Существо приближалось в неподвижном воздухе, и портреты переводили полные страха глаза с него на меня.
…И тут я словно разорвал невидимые цепи на руках и ногах, вскочил, прыгнул и, каким-то чудом миновав его, бросился в дверь. Ноги не хотели бежать, и тогда я начал делать прыжки. Так, как это всегда бывает во сне, когда нет сил убежать от погони.
…Конь передо мною. Я взвился на него, не опершись ни ногой на стремя, ни руками на загривок.
Чудо произошло, что ли? Но уже не было замка, костела, плебании. Была та поляна, на которой вынужден был отпустить нас Витовт Ольшанский, и Сташка, да нет, Ганна, рядом, и запутывание следов, подсознательное предчувствие нами чего-то недоброго.
Такое больное, такое тревожное предчувствие какой-то неминуемой, неотвратимой, неясной беды.
Кони бешено мчат. Убиться насмерть, но не свернуть. Вот-вот уже будет река, и челны, и путь к Неману, а там — к свободе.
Вот и челны. Однако их что-то слишком много.
Не те челны.
И, отгораживая нас от челнов, от серебряной чешуи на воде, вытянулся ровной линией конный аршак. Второй конный аршак.
Посланный по воде пересечь нам путь. Сразу посланный по воде, без блуждания в чащобе и запутывания следов.
Тускло отсвечивают при лунном свете стальные и посеребренные латы. Подняты забрала и лица всех в тени, и потому кажутся слепыми или спящими. Свисают со шлемов султаны, волосяные, гривами, и из перьев.
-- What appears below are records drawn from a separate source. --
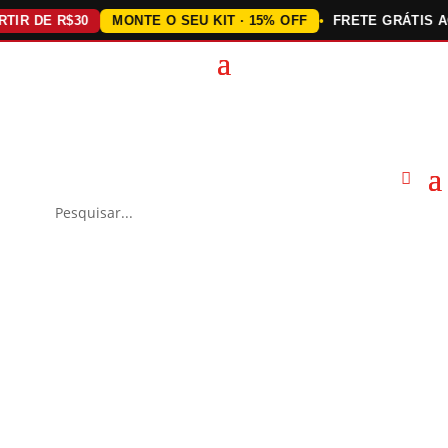
DE R$30
MONTE O SEU KIT · 15% OFF
FRETE GRÁTIS ACIMA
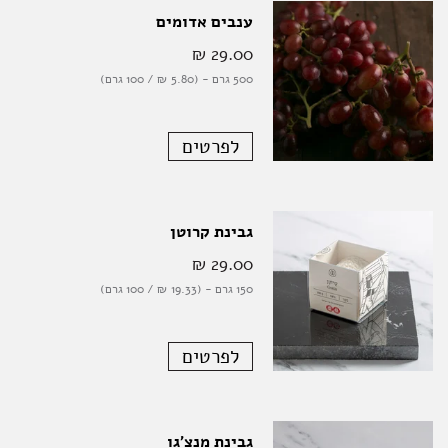
ענבים אדומים
29.00 ‏₪
500 גרם - (5.80 ‏₪ / 100 גרם)
לפרטים
גבינת קרוטן
29.00 ‏₪
150 גרם - (19.33 ‏₪ / 100 גרם)
לפרטים
גבינת מנצ'גו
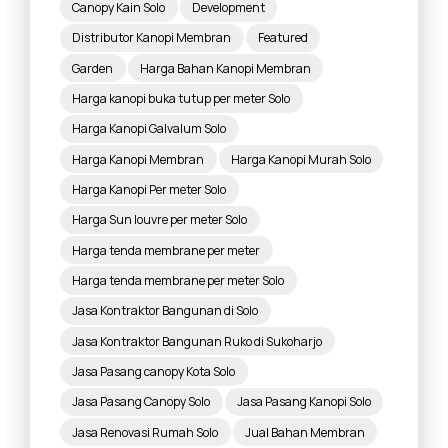
Canopy Kain Solo
Development
Distributor Kanopi Membran
Featured
Garden
Harga Bahan Kanopi Membran
Harga kanopi buka tutup per meter Solo
Harga Kanopi Galvalum Solo
Harga Kanopi Membran
Harga Kanopi Murah Solo
Harga Kanopi Per meter Solo
Harga Sun louvre per meter Solo
Harga tenda membrane per meter
Harga tenda membrane per meter Solo
Jasa Kontraktor Bangunan di Solo
Jasa Kontraktor Bangunan Ruko di Sukoharjo
Jasa Pasang canopy Kota Solo
Jasa Pasang Canopy Solo
Jasa Pasang Kanopi Solo
Jasa Renovasi Rumah Solo
Jual Bahan Membran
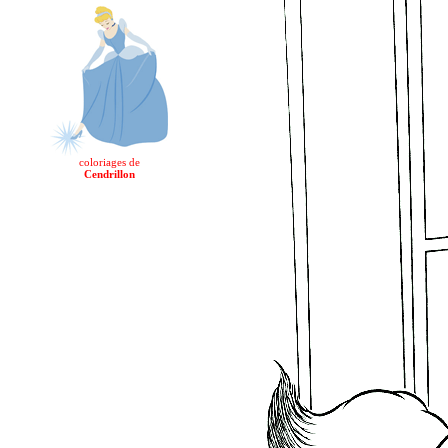
coloriages de
Cendrillon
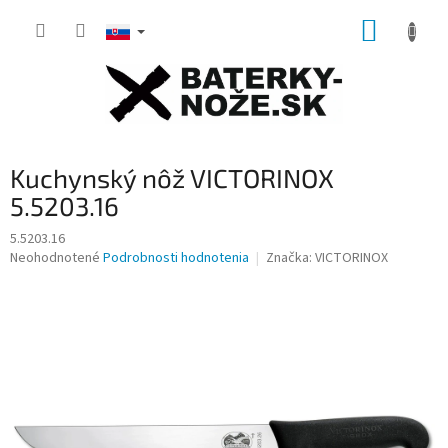
Prejsť
NÁKUP
na
obsah
KOŠÍK
Kuchynský nôž VICTORINOX
5.5203.16
5.5203.16
Priemerné
Neohodnotené
Podrobnosti hodnotenia
Značka:
VICTORINOX
hodnotenie
produktu
je
0,0
z
5
hviezdičiek.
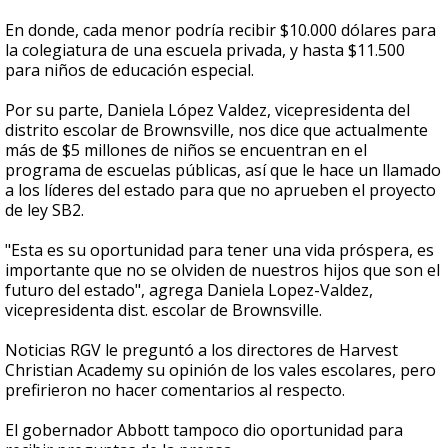
En donde, cada menor podría recibir $10.000 dólares para
la colegiatura de una escuela privada, y hasta $11.500
para niños de educación especial.
Por su parte, Daniela López Valdez, vicepresidenta del
distrito escolar de Brownsville, nos dice que actualmente
más de $5 millones de niños se encuentran en el
programa de escuelas públicas, así que le hace un llamado
a los líderes del estado para que no aprueben el proyecto
de ley SB2.
"Esta es su oportunidad para tener una vida próspera, es
importante que no se olviden de nuestros hijos que son el
futuro del estado", agrega Daniela Lopez-Valdez,
vicepresidenta dist. escolar de Brownsville.
Noticias RGV le preguntó a los directores de Harvest
Christian Academy su opinión de los vales escolares, pero
prefirieron no hacer comentarios al respecto.
El gobernador Abbott tampoco dio oportunidad para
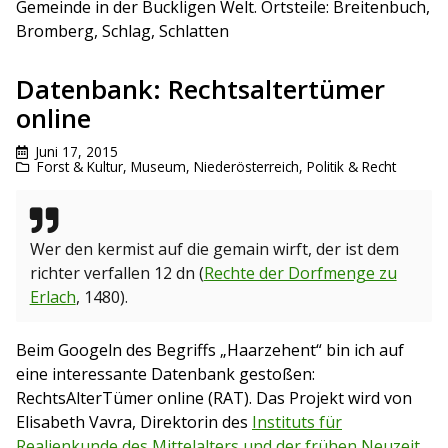
Gemeinde in der Buckligen Welt. Ortsteile: Breitenbuch,
Bromberg, Schlag, Schlatten
Datenbank: Rechtsaltertümer
online
Juni 17, 2015
Forst & Kultur
,
Museum
,
Niederösterreich
,
Politik & Recht
Wer den kermist auf die gemain wirft, der ist dem
richter verfallen 12 dn (
Rechte der Dorfmenge zu
Erlach
, 1480).
Beim Googeln des Begriffs „Haarzehent“ bin ich auf
eine interessante Datenbank gestoßen:
RechtsAlterTümer online (RAT). Das Projekt wird von
Elisabeth Vavra, Direktorin des
Instituts für
Realienkunde des Mittelalters und der frühen Neuzeit
,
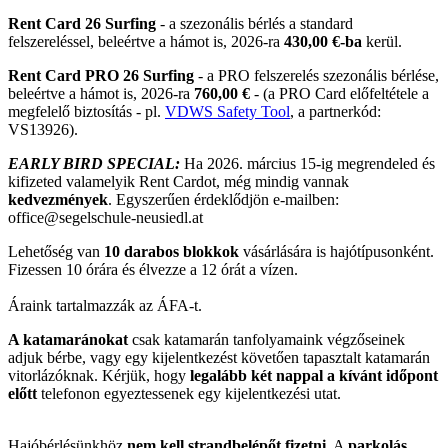
Rent Card 26 Surfing
- a szezonális bérlés a standard
felszereléssel, beleértve a hámot is, 2026-ra
430,00 €-ba
kerül.
Rent Card PRO 26 Surfing
- a PRO felszerelés szezonális bérlése,
beleértve a hámot is, 2026-ra
760,00 €
- (a PRO Card előfeltétele a
megfelelő biztosítás - pl.
VDWS Safety Tool
, a partnerkód:
VS13926).
EARLY BIRD SPECIAL:
Ha 2026. március 15-ig megrendeled és
kifizeted valamelyik Rent Cardot, még mindig vannak
kedvezmények
. Egyszerűen érdeklődjön e-mailben:
office@segelschule-neusiedl.at
Lehetőség van
10 darabos blokkok
vásárlására is hajótípusonként.
Fizessen 10 órára és élvezze a 12 órát a vízen.
Áraink tartalmazzák az ÁFA-t.
A katamaránokat
csak katamarán tanfolyamaink végzőseinek
adjuk bérbe, vagy egy kijelentkezést követően tapasztalt katamarán
vitorlázóknak. Kérjük, hogy
legalább két nappal a kívánt időpont
előtt
telefonon egyeztessenek egy kijelentkezési utat.
Hajóbérlésünkhöz
nem kell strandbelépőt fizetni
. A
parkolás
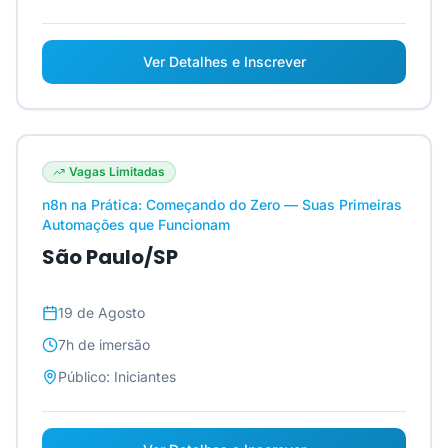
Ver Detalhes e Inscrever
Vagas Limitadas
n8n na Prática: Começando do Zero — Suas Primeiras
Automações que Funcionam
São Paulo/SP
19 de Agosto
7h
de imersão
Público:
Iniciantes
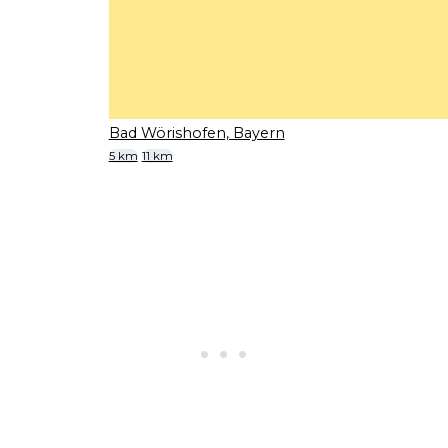
Bad Wörishofen, Bayern
5 km
11 km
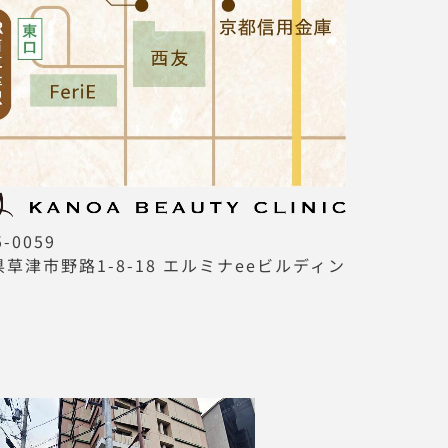
-0059
草津市野路1-8-18 エルミナeeビルディン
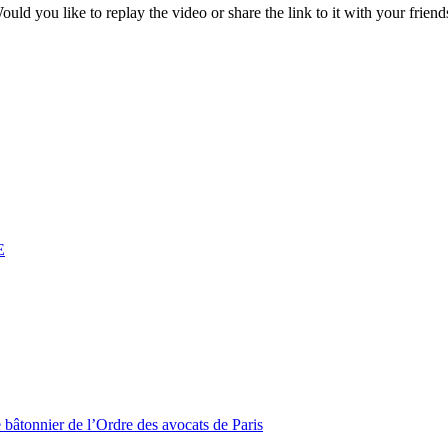
ould you like to replay the video or share the link to it with your friend
E
 bâtonnier de l’Ordre des avocats de Paris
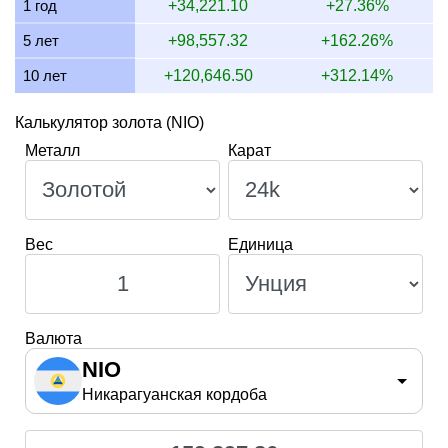
1 год
+34,221.10
+27.36%
10 июля 2026
150,225.41
2,014.00
2,825.40
3,622.3
5 лет
+98,557.32
+162.26%
10 лет
+120,646.50
+312.14%
Калькулятор золота (NIO)
Металл
Карат
Вес
Единица
Валюта
NIO
Никарагуанская кордоба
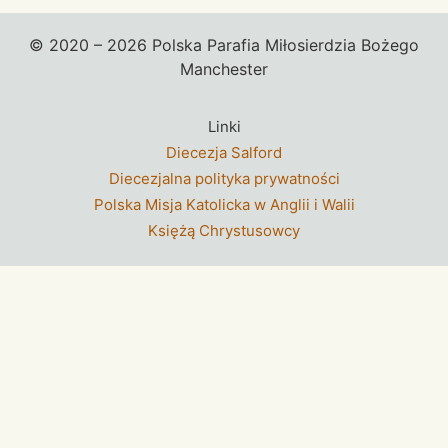
© 2020 – 2026 Polska Parafia Miłosierdzia Bożego
Manchester
Linki
Diecezja Salford
Diecezjalna polityka prywatności
Polska Misja Katolicka w Anglii i Walii
Księżą Chrystusowcy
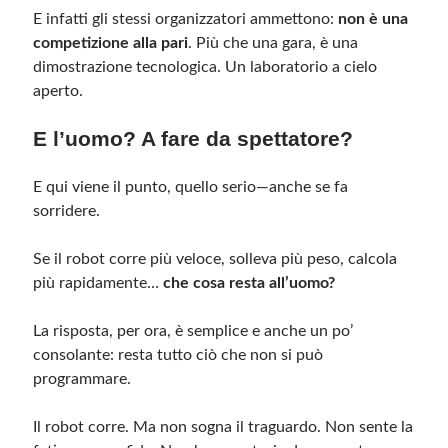
E infatti gli stessi organizzatori ammettono:
non è una
competizione alla pari
. Più che una gara, è una
dimostrazione tecnologica. Un laboratorio a cielo
aperto.
E l’uomo? A fare da spettatore?
E qui viene il punto, quello serio—anche se fa
sorridere.
Se il robot corre più veloce, solleva più peso, calcola
più rapidamente…
che cosa resta all’uomo?
La risposta, per ora, è semplice e anche un po’
consolante: resta tutto ciò che non si può
programmare.
Il robot corre. Ma non sogna il traguardo. Non sente la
Вырезные поводья отпущены. Ртутный блеск на наконечниках длинных копий, на саблях, на булавах и боевых молотах-клевцах.
Теперь уже не убежишь. Приближается цепь всадников.
— Ну вот. Судьба не была милостивой к нам.
…И тут же какое-то каменное строение, и в него бросают разного размера тюки, мешки, ящики. Они соскальзывают куда-то вниз, как киль по просаленному желобу, когда корабль или ладью спускают на воду. И ночь. Ночь потемневшая: потому что луна вот-вот скроется. А вокруг нас с Гордиславой десяток воинов и Витовт Ольшанский на вороном коне.
— Ну вот, паны радцы, — обращается он к воинам, — вот паны-райцы. Обойдемся без раженья, без судьи и подсудка, без провста, без подскарбия, чтобы тот возвращенные сокровища считал. Пусть вот полежит с ними, пока тут с проверкой этот крятун, вран этот, Станкевич, будет торчать.
Он указывает воинам на нас:
— Совлеките с них ризы.
Одежда падает к нашим ногам, в траву.
— Что, умет? Встретились все же. Ничего, защитник ваш спит. Ой, крепко сонное вино. А вас? Вас я таким напою, что в свое время навеки уснете. Воры и крадла.
— Замолчи ты, воряга, воропрят, — отвечает Валюжинич моими устами. — Предал твой пращур Слуцкого, ограбил и князьев тех, и короля. И ты весь в него. Меня и друзей моих продал, обобрал короля. Так что не хайлал бы ты. Что-то ты ущипливый больно. Вот за тую ущипливость, за насмешку над нами, за вороватость так тебя будут щипать щипцами да клещами, что мясо с костей полетит. Злодейству твоему свидетелей много, а главный — бог.
Он усмехается страшновато:
— Ты не надейся меня так раздразнить, чтобы я тебя на быструю да легкую смерть отправил, да еще и столмаха позвал бы, чтобы он вам погребательную колесницу да гробы сразу смастерил. Не будет этого. Вспомните вы у меня еще прошлогоднюю мякину.
— Пиши строчне, — после паузы обращается он к всаднику со странным цилиндрическим предметом в руке, — ровненько в строку.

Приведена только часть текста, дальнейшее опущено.